L'Encyclopédie sur la mort


Adolphe et l'idée de la mort

Benjamin Constant

Rendu en Pologne, Adolphe découvrit qu'il s'était rapproché du château d'Ellénore, de dix ans son aînée. Il s'arrêta et prit une autre route retardant l'heure de rencontrer de nouveau Ellénore. Pour Adolphe, la nuit entière s'écoula à parcourir les champs. Il se livre à la pensée de la mort.
De temps en temps, j'apercevais dans quelque habitation éloignée une pâle lumière qui perçait l'obscurité. « Là , me disais-je, là, peut-être quelque infortuné s'agite sous la douleur, ou lutte contre la mort; mystère inexplicable dont une expérience journalière paraît n'avoir pas encore convaincu les hommes; terme assuré qui ne nous console ni ne nous apaise, objet d'une insouciance habituelle et d'un effroi passager! Et moi aussi, poursuivais-je, je me livre à cette inconséquence insensée! Je me révolte contre la vie, comme si la vie devait ne pas finir! Je répands du malheur autour de moi, pour reconquérir quelques années misérables que le temps viendra bientôt m'arracher! Ah! renonçons à ces efforts inutiles; jouissons de voir le temps s'écouler, mes jours se précipiter les uns sur les autres; demeurons immobile, spectateur indifférent d'une existence à demi passée; qu'on s'en empare, qu'on la déchire: on n'en prolongera pas la durée! Vaut-il la peine de la disputer?»

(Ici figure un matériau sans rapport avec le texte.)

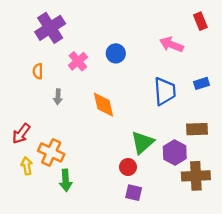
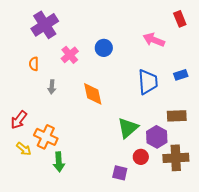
yellow arrow: (27, 166) -> (24, 149), turned 140
red circle: (128, 167) -> (141, 157), moved

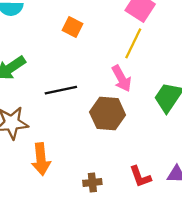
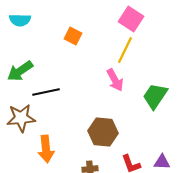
black line: (61, 90) -> (46, 92), moved
brown hexagon: (108, 114) -> (103, 132), moved

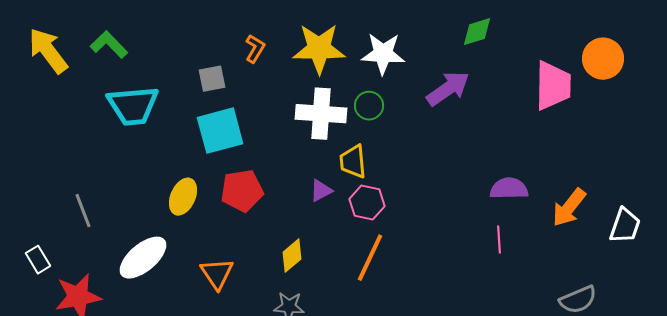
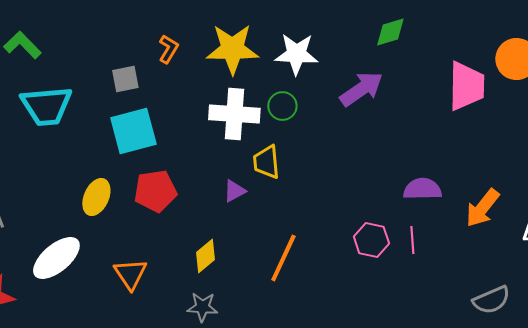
pink hexagon: (367, 203) -> (371, 240), moved

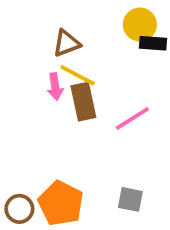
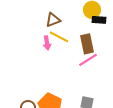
brown rectangle: (83, 102) -> (87, 44), moved

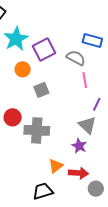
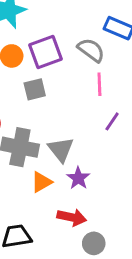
purple square: (44, 49) -> (46, 52), moved
gray triangle: (87, 125) -> (61, 149), moved
orange triangle: (56, 166) -> (41, 182), moved

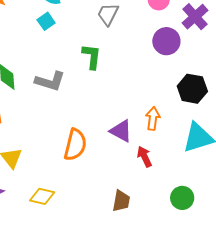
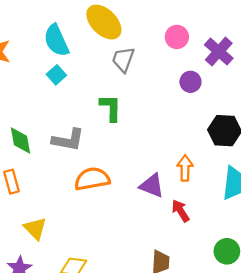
purple circle: (166, 41) -> (190, 82), size x0.7
orange semicircle: (75, 145) -> (92, 179), moved, turned -108

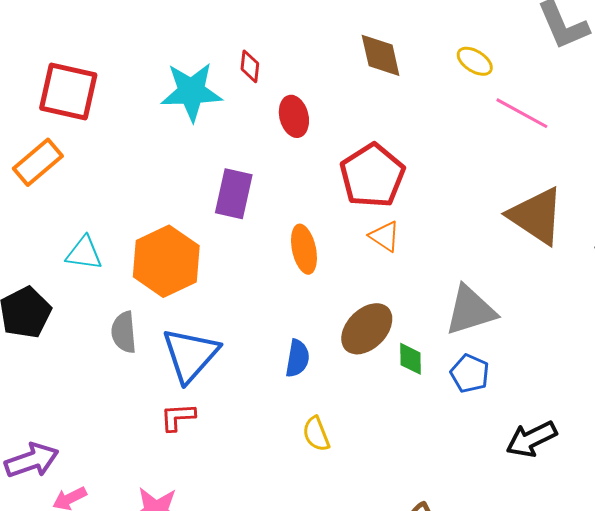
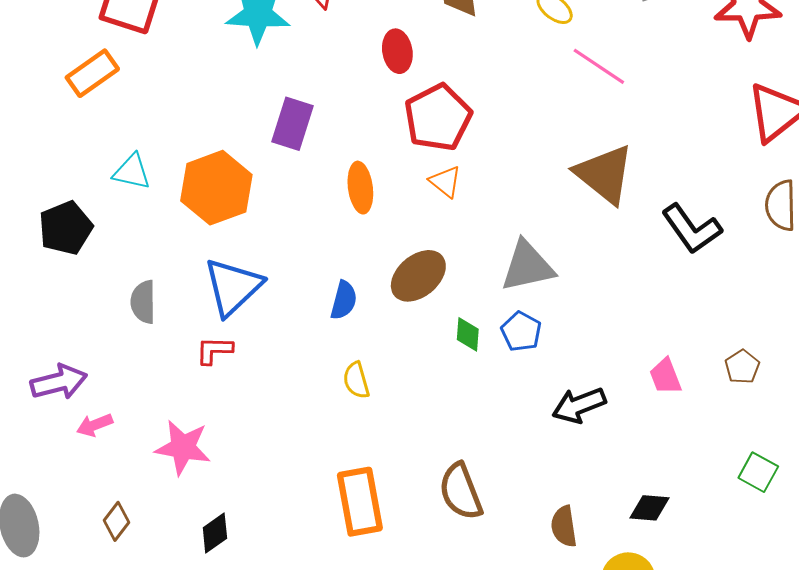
red ellipse: (294, 116) -> (397, 51), moved
gray semicircle: (124, 332) -> (143, 302), moved
green diamond: (410, 359) -> (468, 334), moved

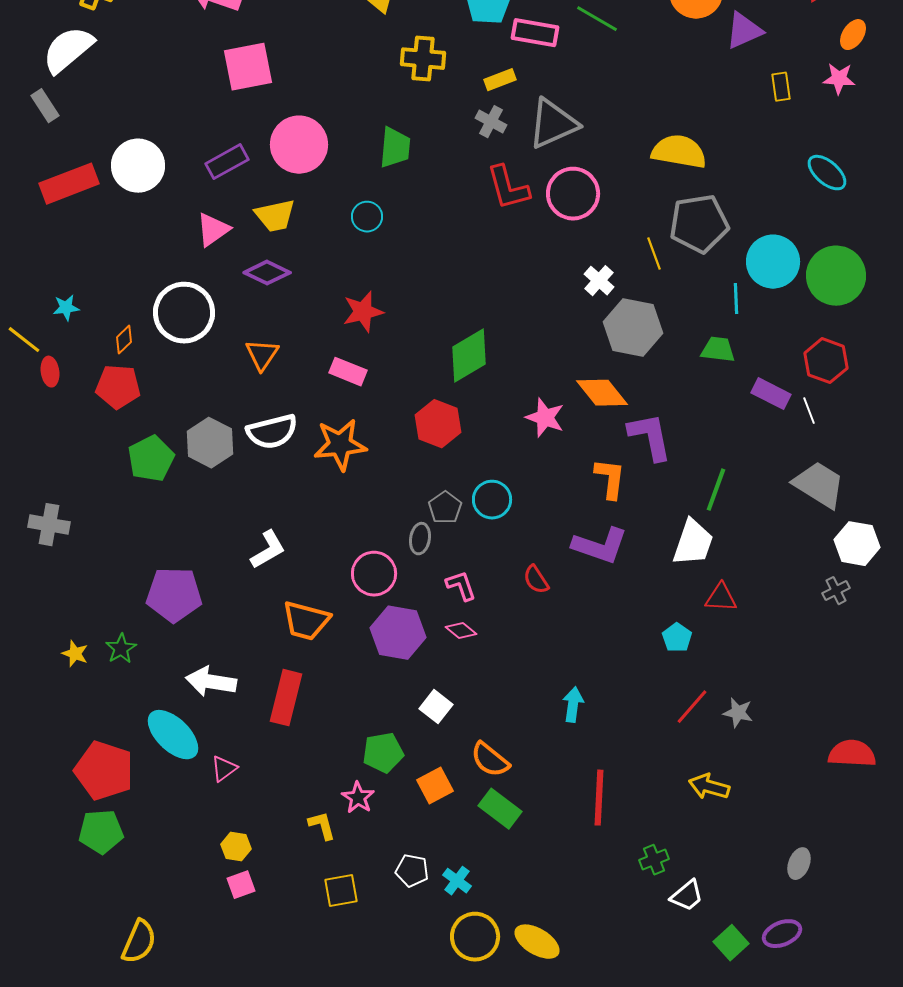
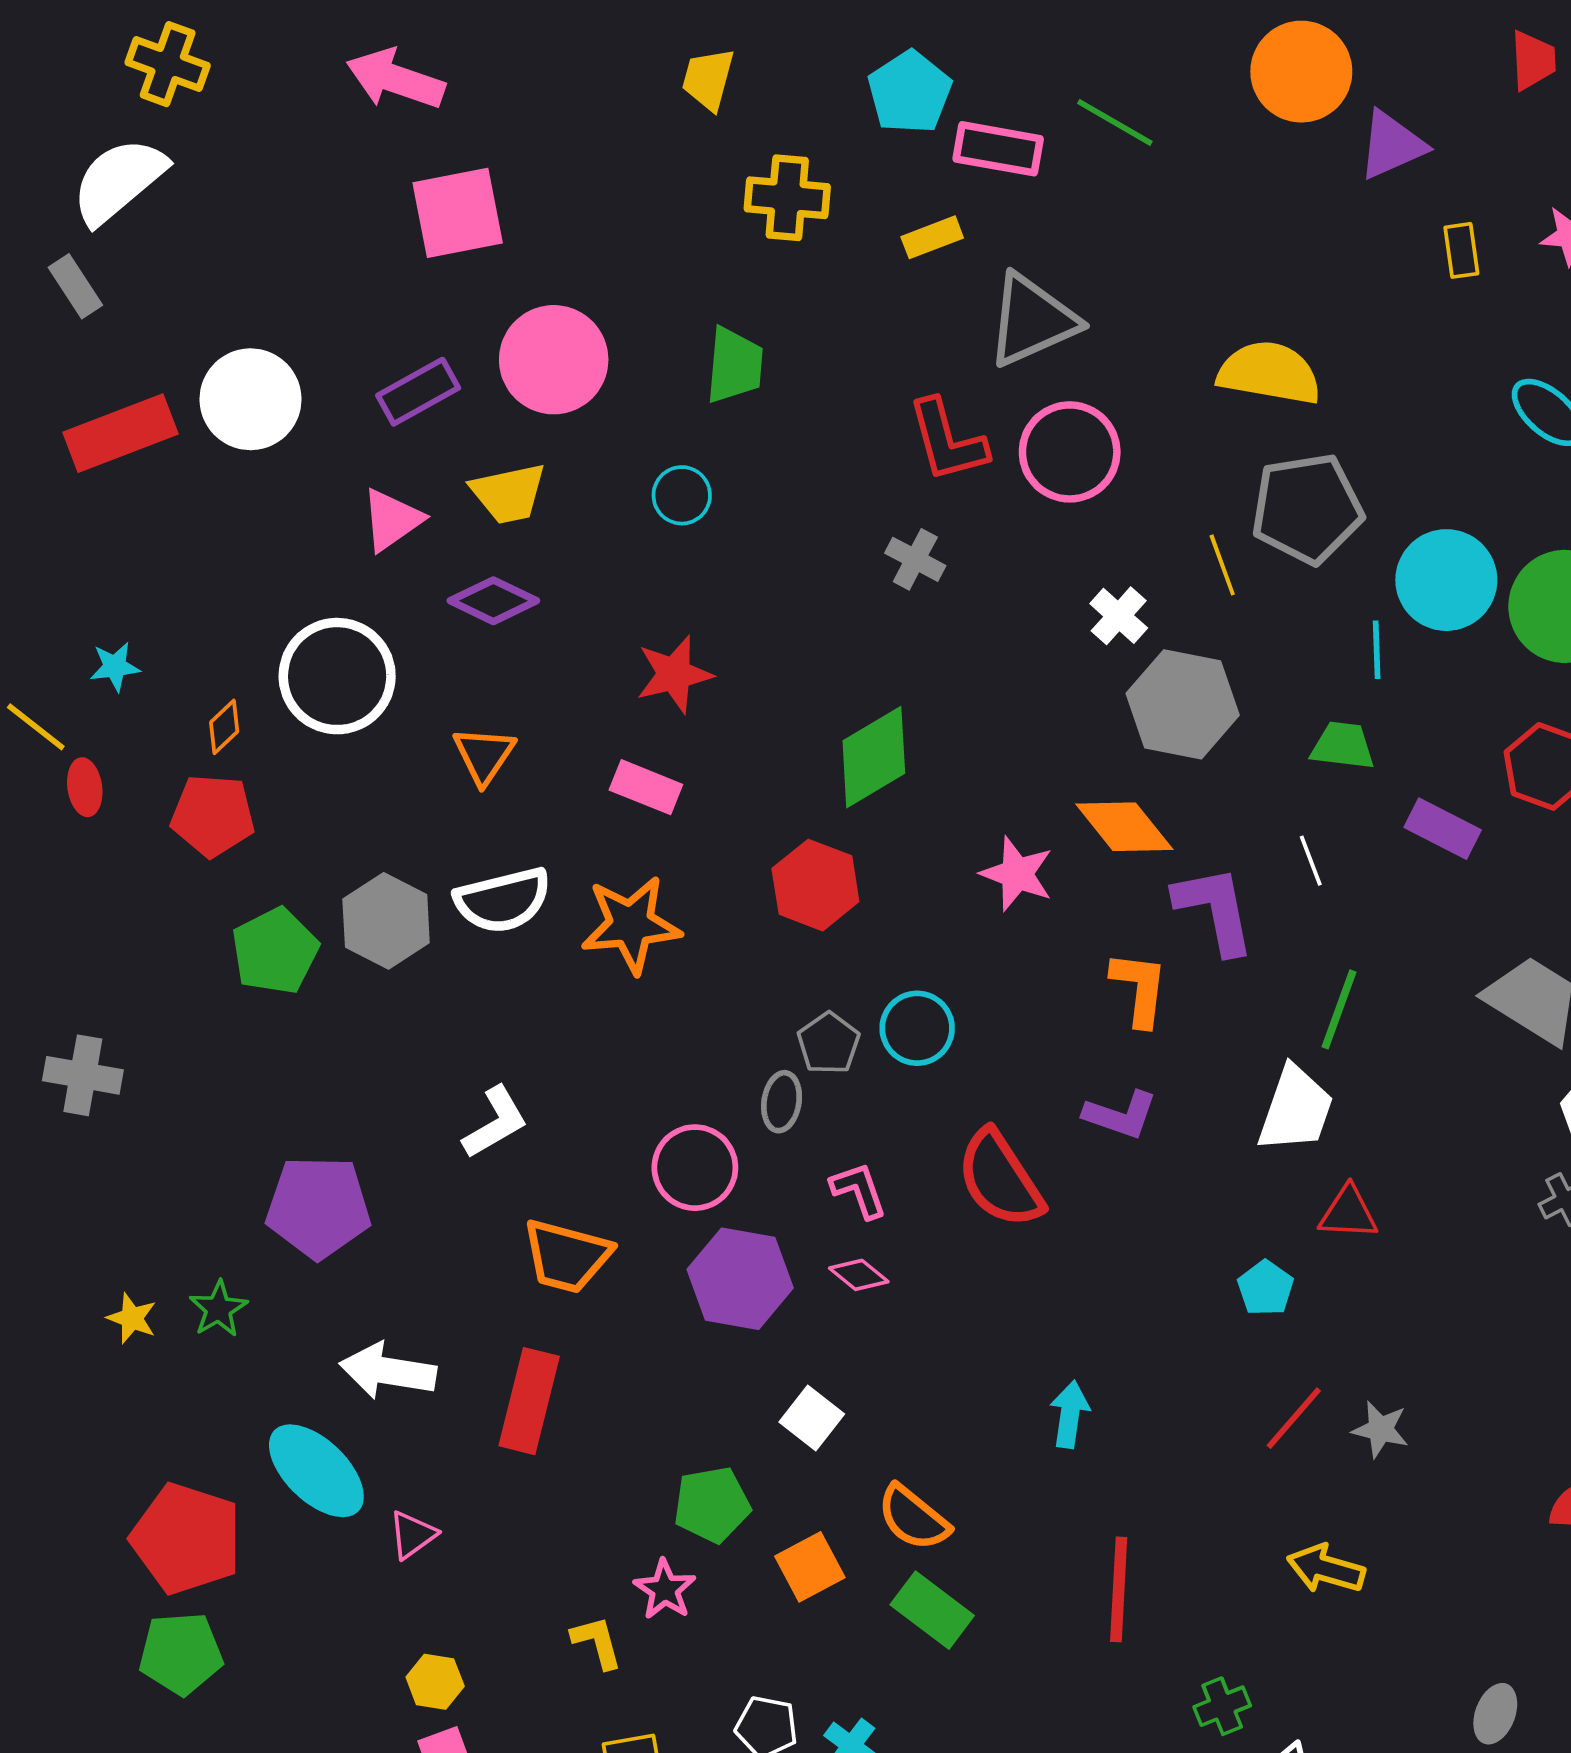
gray cross: (491, 122) -> (915, 559), moved
white line: (809, 411) -> (1311, 861), moved
purple L-shape: (600, 546) -> (1121, 1115), size x0.7
red semicircle: (536, 580) -> (1000, 1179), size x1.8

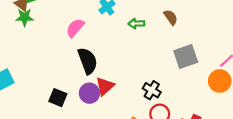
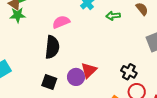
pink semicircle: (75, 28) -> (61, 22), turned 30
black semicircle: (88, 61) -> (52, 47), moved, turned 30

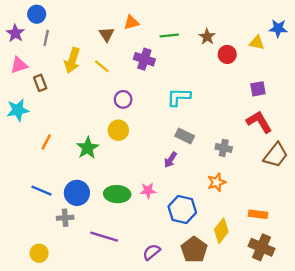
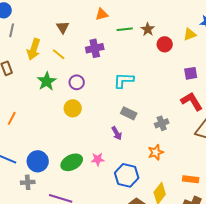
orange triangle: (131, 22) -> (102, 14), moved
green line: (169, 36) -> (125, 29), moved
yellow triangle: (257, 43) -> (190, 34), turned -32
purple cross: (144, 59) -> (95, 48), turned -30
green star: (88, 148) -> (47, 81), moved
gray cross: (224, 148) -> (162, 123), turned -32
purple arrow: (170, 160) -> (117, 133), turned -64
green ellipse: (117, 194) -> (72, 162), turned -30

L'idée de la mort a toujours eu sur moi beaucoup d'empire. Dans mes afflictions les plus vives, elle a toujours suffi pour me calmer aussitôt; elle produisit sur mon âme son effet accoutumé; ma disposition pour Ellénore devint moins austère. Toute mon irritation disparut; il ne me restait de l'impression de cette nuit de délire que le sentiment doux et presque tranquille; peut-être la lassitude physique que j'éprouvais contribuait-elle à cette tranquillité.